Elsevier

Neurocomputing

Volume 100, 16 January 2013, Pages 31-40
Neurocomputing

Robust visual tracking based on online learning sparse representation

https://doi.org/10.1016/j.neucom.2011.11.031Get rights and content

Abstract

Handling appearance variations is a very challenging problem for visual tracking. Existing methods usually solve this problem by relying on an effective appearance model with two features: (1) being capable of discriminating the tracked target from its background, (2) being robust to the target's appearance variations during tracking. Instead of integrating the two requirements into the appearance model, in this paper, we propose a tracking method that deals with these problems separately based on sparse representation in a particle filter framework. Each target candidate defined by a particle is linearly represented by the target and background templates with an additive representation error. Discriminating the target from its background is achieved by activating the target templates or the background templates in the linear system in a competitive manner. The target's appearance variations are directly modeled as the representation error. An online algorithm is used to learn the basis functions that sparsely span the representation error. The linear system is solved via 1 minimization. The candidate with the smallest reconstruction error using the target templates is selected as the tracking result. We test the proposed approach using four sequences with heavy occlusions, large pose variations, drastic illumination changes and low foreground-background contrast. The proposed approach shows excellent performance in comparison with two latest state-of-the-art trackers.

Introduction

The purpose of visual tracking is to estimate the state of the tracked target in a video. It has wide applications such as intelligent video surveillance, advanced human computer interaction, robot navigation and so on. It is usually formulated as a search task where an appearance model is first used to represent the target and then a search strategy is utilized to infer the state of the target in current frame. Therefore, how to effectively model the appearance of the target and how to accurately infer the state from all candidates are two key steps for a successful tracking system. Although a variety of tracking algorithms have been proposed in the last decades, visual tracking still cannot meet the requirements of practical applications. The main difficulty of visual tracking is designing a powerful appearance model which should not only discriminate the target from its surrounding background but also be robust to its appearance variations. For the former issue, some promising progresses have been achieved recently by considering visual tracking as a two-class classification or detection problem. Many elegant features in the field of pattern recognition can be used to discriminate the target from its background. However, the latter is very difficult to achieve since there are a large number of un-predictive appearance variations over time such as pose changes, shape deformation, illumination changes, partial occlusion and so on.

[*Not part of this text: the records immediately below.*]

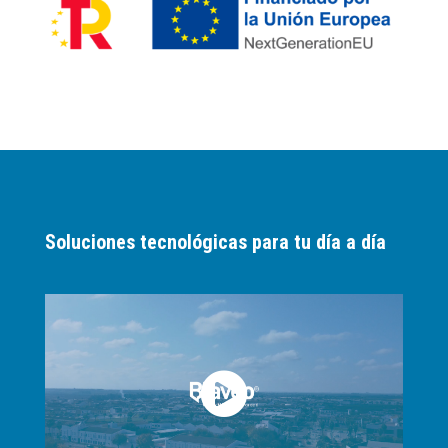
Soluciones tecnológicas para tu día a día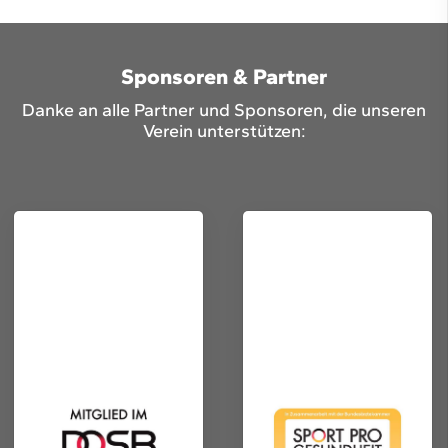
Sponsoren & Partner
Danke an alle Partner und Sponsoren, die unseren
Verein unterstützen: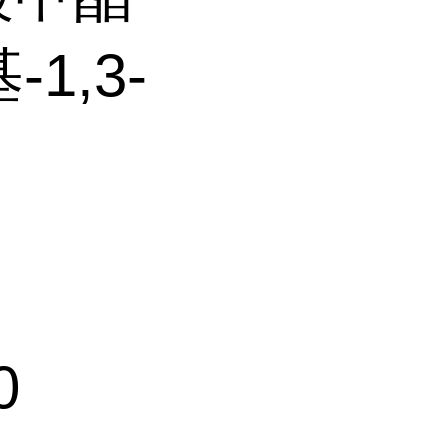
1,3-
0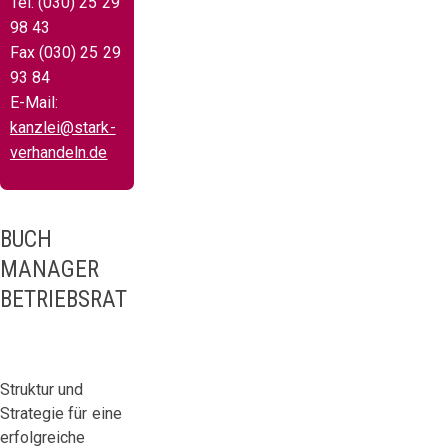
Tel. (030) 25 29
98 43
Fax (030) 25 29
93 84
E-Mail:
kanzlei@stark-
verhandeln.de
BUCH
MANAGER
BETRIEBSRAT
Struktur und
Strategie für eine
erfolgreiche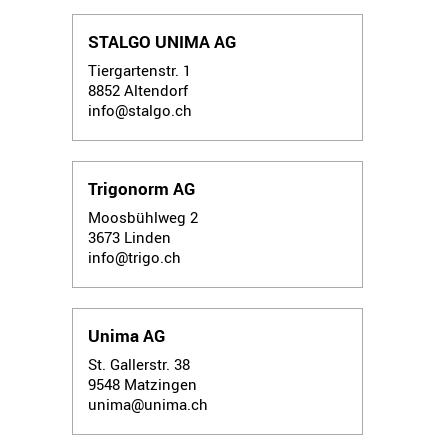
STALGO UNIMA AG
Tiergartenstr. 1
8852
Altendorf
info@stalgo.ch
Trigonorm AG
Moosbühlweg 2
3673
Linden
info@trigo.ch
Unima AG
St. Gallerstr. 38
9548
Matzingen
unima@unima.ch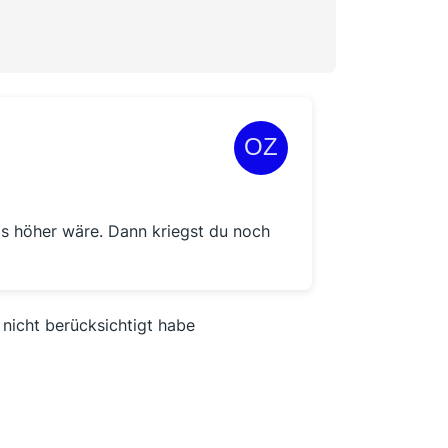
is höher wäre. Dann kriegst du noch
 nicht berücksichtigt habe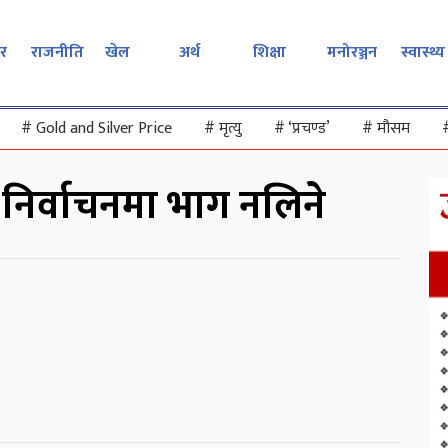
र
राजनीति
खेल
अर्थ
शिक्षा
मनोरञ्जन
स्वास्थ्य
#
Gold and Silver Price
#
मृत्यु
#
‘प्रचण्ड’
#
मौसम
ले निर्वाचनमा भाग नलिने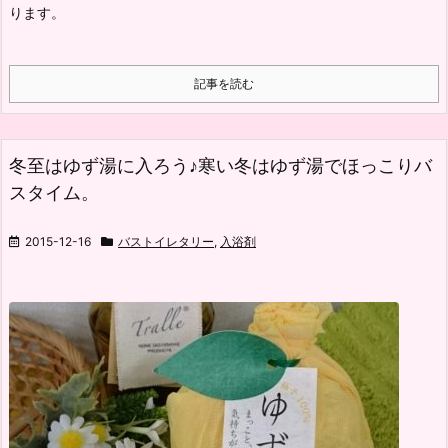
ります。
記事を読む
冬至はゆず湯に入ろう♪寒い冬はゆず湯でほっこりバ
スタイム。
2015-12-16
バストイレタリー
,
入浴剤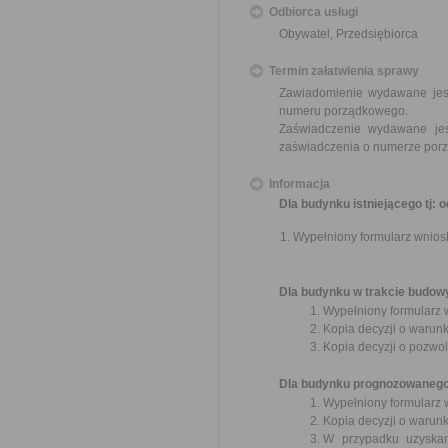
Odbiorca usługi
Obywatel, Przedsiębiorca
Termin załatwienia sprawy
Zawiadomienie wydawane jest
numeru porządkowego.
Zaświadczenie wydawane jes
zaświadczenia o numerze por
Informacja
Dla budynku istniejącego tj:
Wypełniony formularz wnios
Dla budynku w trakcie budow
Wypełniony formularz 
Kopia decyzji o warun
Kopia decyzji o pozwo
Dla budynku prognozowaneg
Wypełniony formularz 
Kopia decyzji o warun
W przypadku uzyskan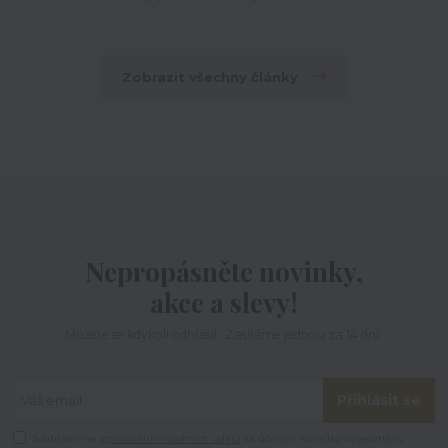
Zobrazit všechny články
Nepropásněte novinky,
akce a slevy!
Můžete se kdykoli odhlásit. Zasíláme jednou za 14 dní.
Přihlásit se
Souhlasím se
zpracováním osobních údajů
za účelem rozesílky newsletteru.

As shown in Fig. 1(a), the candidate marked by the blue rectangle is a “bad” candidate for tracking because there are a large number of background pixels inside it. An effective appearance model should not consider this candidate as the tracking result. In contrast, although the candidate marked by the red rectangle is partially occluded by the book, it is still a “good” candidate and should be considered as the tracking result. Existing appearance models in visual tracking cannot meet these requirements. For example, HSV histogram was widely used to model the target's appearance [1]. We show the HSV histograms of the target template and two candidates in Fig. 1(b). Although modeling appearance with a HSV histogram can reflect the difference between the target template and the “bad” candidate, it also models the difference between the target template and the “good” candidate as shown in the tails of the three histograms. Furthermore, when certain similarity measure between two histograms is used as the data likelihood, the tracker may wrongly find the “bad” candidate as the final tracking result. For example, when Battacharyya coefficients are adopted to measure the similarity between two histograms, the similarity between the target template and the “bad” candidate is 0.852, which is larger than 0.829—the similarity between the target template and the “good” candidate. Therefore, traditional tracking methods that resort to an effective appearance model to achieve robust tracking are not always feasible.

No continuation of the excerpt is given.